_DATA SECTION_
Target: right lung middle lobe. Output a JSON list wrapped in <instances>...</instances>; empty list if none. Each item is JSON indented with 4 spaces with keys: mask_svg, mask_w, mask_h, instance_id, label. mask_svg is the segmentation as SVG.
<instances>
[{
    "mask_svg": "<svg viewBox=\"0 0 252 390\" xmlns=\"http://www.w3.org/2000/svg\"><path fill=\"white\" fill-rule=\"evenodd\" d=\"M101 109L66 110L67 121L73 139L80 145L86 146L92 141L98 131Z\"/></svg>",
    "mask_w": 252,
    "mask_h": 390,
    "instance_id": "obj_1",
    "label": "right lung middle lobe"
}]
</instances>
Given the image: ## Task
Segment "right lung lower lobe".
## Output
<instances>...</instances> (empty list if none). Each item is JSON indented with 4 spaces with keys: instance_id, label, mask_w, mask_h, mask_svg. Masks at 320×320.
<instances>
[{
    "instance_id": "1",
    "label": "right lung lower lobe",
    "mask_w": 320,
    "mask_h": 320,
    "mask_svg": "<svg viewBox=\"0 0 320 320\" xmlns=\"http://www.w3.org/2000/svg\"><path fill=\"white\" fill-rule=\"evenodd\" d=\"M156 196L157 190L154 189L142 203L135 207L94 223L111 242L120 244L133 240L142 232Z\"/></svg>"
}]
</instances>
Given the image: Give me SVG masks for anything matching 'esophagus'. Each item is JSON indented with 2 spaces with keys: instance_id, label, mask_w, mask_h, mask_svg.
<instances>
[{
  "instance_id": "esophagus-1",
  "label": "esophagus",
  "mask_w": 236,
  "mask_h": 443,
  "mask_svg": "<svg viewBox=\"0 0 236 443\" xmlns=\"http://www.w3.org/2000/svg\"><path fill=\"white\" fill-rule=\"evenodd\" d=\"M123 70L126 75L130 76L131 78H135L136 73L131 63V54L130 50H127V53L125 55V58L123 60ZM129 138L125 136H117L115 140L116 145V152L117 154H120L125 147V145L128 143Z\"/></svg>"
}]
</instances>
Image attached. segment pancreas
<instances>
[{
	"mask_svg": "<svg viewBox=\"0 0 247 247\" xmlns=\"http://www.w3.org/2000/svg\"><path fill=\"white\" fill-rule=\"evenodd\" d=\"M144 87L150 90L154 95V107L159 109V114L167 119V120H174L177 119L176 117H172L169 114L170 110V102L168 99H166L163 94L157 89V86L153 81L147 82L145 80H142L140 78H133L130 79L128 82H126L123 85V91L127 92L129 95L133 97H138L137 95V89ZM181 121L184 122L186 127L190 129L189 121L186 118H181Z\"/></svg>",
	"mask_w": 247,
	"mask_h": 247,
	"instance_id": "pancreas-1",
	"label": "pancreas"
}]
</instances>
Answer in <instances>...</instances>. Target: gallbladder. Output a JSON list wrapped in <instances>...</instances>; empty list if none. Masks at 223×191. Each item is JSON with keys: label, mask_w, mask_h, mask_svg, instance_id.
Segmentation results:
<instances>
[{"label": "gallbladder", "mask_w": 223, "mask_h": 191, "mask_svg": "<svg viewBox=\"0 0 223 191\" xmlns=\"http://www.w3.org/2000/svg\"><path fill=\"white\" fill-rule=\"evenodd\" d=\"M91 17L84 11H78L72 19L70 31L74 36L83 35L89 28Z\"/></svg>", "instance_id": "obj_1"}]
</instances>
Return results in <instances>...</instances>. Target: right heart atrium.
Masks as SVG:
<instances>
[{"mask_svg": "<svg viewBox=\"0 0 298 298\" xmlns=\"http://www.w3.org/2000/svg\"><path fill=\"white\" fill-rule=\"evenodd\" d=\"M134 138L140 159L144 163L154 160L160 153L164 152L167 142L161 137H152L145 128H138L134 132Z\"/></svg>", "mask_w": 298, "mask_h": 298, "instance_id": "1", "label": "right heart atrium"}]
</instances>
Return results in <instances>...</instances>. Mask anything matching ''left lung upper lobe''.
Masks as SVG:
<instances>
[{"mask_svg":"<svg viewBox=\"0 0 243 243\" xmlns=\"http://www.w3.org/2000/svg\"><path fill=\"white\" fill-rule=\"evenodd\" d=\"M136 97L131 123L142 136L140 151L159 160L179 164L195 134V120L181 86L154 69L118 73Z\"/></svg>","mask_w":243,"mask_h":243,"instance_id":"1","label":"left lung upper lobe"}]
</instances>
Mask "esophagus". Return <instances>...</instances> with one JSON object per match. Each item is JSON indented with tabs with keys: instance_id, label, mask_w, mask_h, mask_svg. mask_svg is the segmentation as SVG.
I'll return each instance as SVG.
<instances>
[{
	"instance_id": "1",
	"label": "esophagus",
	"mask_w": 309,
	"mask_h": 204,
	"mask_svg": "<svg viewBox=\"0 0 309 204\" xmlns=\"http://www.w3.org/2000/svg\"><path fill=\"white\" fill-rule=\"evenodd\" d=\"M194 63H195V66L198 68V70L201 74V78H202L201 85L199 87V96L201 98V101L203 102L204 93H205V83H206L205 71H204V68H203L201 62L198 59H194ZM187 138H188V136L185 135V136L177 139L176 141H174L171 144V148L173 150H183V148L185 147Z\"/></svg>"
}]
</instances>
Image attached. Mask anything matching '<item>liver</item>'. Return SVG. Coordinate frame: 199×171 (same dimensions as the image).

_PROBLEM DESCRIPTION_
The response should consist of the entries, retyped exactly and in full.

_EXPECTED OUTPUT_
Target: right lung middle lobe. Output a JSON list wrapped in <instances>...</instances>; empty list if none. Each item is JSON indented with 4 spaces with keys: mask_svg, mask_w, mask_h, instance_id, label. mask_svg is the segmentation as SVG.
<instances>
[{
    "mask_svg": "<svg viewBox=\"0 0 252 390\" xmlns=\"http://www.w3.org/2000/svg\"><path fill=\"white\" fill-rule=\"evenodd\" d=\"M101 109L66 110L67 121L73 139L80 145L86 146L92 141L98 131Z\"/></svg>",
    "mask_w": 252,
    "mask_h": 390,
    "instance_id": "obj_1",
    "label": "right lung middle lobe"
}]
</instances>
Given the image: ## Task
Segment "right lung lower lobe".
## Output
<instances>...</instances> (empty list if none). Each item is JSON indented with 4 spaces with keys: instance_id, label, mask_w, mask_h, mask_svg. Masks at 320×320.
<instances>
[{
    "instance_id": "1",
    "label": "right lung lower lobe",
    "mask_w": 320,
    "mask_h": 320,
    "mask_svg": "<svg viewBox=\"0 0 320 320\" xmlns=\"http://www.w3.org/2000/svg\"><path fill=\"white\" fill-rule=\"evenodd\" d=\"M156 196L157 190L154 189L142 203L135 207L94 223L111 242L120 244L133 240L142 232Z\"/></svg>"
}]
</instances>
Given the image: Give me SVG masks for anything matching 'esophagus'. Each item is JSON indented with 2 spaces with keys: instance_id, label, mask_w, mask_h, mask_svg.
<instances>
[{
  "instance_id": "esophagus-1",
  "label": "esophagus",
  "mask_w": 236,
  "mask_h": 443,
  "mask_svg": "<svg viewBox=\"0 0 236 443\" xmlns=\"http://www.w3.org/2000/svg\"><path fill=\"white\" fill-rule=\"evenodd\" d=\"M123 70L126 75L130 76L131 78H135L136 73L131 63V54L130 50H127V53L125 55V58L123 60ZM129 138L125 136H117L115 140L116 145V152L117 154H120L125 147V145L128 143Z\"/></svg>"
}]
</instances>
Image attached. segment pancreas
<instances>
[{
	"mask_svg": "<svg viewBox=\"0 0 247 247\" xmlns=\"http://www.w3.org/2000/svg\"><path fill=\"white\" fill-rule=\"evenodd\" d=\"M144 87L150 90L154 95V107L159 109V114L167 119V120H174L177 119L176 117H172L169 114L170 110V102L168 99H166L163 94L157 89V86L153 81L147 82L145 80H142L140 78H133L130 79L128 82H126L123 85V91L127 92L129 95L133 97H138L137 95V89ZM181 121L184 122L186 127L190 129L189 121L186 118H181Z\"/></svg>",
	"mask_w": 247,
	"mask_h": 247,
	"instance_id": "pancreas-1",
	"label": "pancreas"
}]
</instances>
Answer in <instances>...</instances>. Target: gallbladder. Output a JSON list wrapped in <instances>...</instances>; empty list if none. Masks at 223×191. Each item is JSON with keys: label, mask_w, mask_h, mask_svg, instance_id.
Segmentation results:
<instances>
[{"label": "gallbladder", "mask_w": 223, "mask_h": 191, "mask_svg": "<svg viewBox=\"0 0 223 191\" xmlns=\"http://www.w3.org/2000/svg\"><path fill=\"white\" fill-rule=\"evenodd\" d=\"M91 17L84 11H78L72 19L70 31L74 36L83 35L89 28Z\"/></svg>", "instance_id": "obj_1"}]
</instances>
Return results in <instances>...</instances>. Target: right heart atrium.
Masks as SVG:
<instances>
[{"mask_svg": "<svg viewBox=\"0 0 298 298\" xmlns=\"http://www.w3.org/2000/svg\"><path fill=\"white\" fill-rule=\"evenodd\" d=\"M134 138L140 159L144 163L154 160L160 153L164 152L167 142L161 137H152L145 128H138L134 132Z\"/></svg>", "mask_w": 298, "mask_h": 298, "instance_id": "1", "label": "right heart atrium"}]
</instances>
Return results in <instances>...</instances>. Mask anything matching ''left lung upper lobe''.
Masks as SVG:
<instances>
[{"mask_svg":"<svg viewBox=\"0 0 243 243\" xmlns=\"http://www.w3.org/2000/svg\"><path fill=\"white\" fill-rule=\"evenodd\" d=\"M136 97L131 123L142 136L140 151L159 160L179 164L195 134V120L181 86L154 69L118 73Z\"/></svg>","mask_w":243,"mask_h":243,"instance_id":"1","label":"left lung upper lobe"}]
</instances>
Mask "esophagus". Return <instances>...</instances> with one JSON object per match. Each item is JSON indented with tabs with keys: instance_id, label, mask_w, mask_h, mask_svg. mask_svg is the segmentation as SVG.
I'll return each instance as SVG.
<instances>
[{
	"instance_id": "1",
	"label": "esophagus",
	"mask_w": 309,
	"mask_h": 204,
	"mask_svg": "<svg viewBox=\"0 0 309 204\" xmlns=\"http://www.w3.org/2000/svg\"><path fill=\"white\" fill-rule=\"evenodd\" d=\"M194 63H195V66L198 68V70L201 74V78H202L201 85L199 87V96L201 98V101L203 102L204 93H205V83H206L205 71H204V68H203L201 62L198 59H194ZM187 138H188V136L185 135V136L177 139L176 141H174L171 144V148L173 150H183V148L185 147Z\"/></svg>"
}]
</instances>
Image attached. Mask anything matching '<item>liver</item>'. Return SVG. Coordinate frame: 199×171 (same dimensions as the image).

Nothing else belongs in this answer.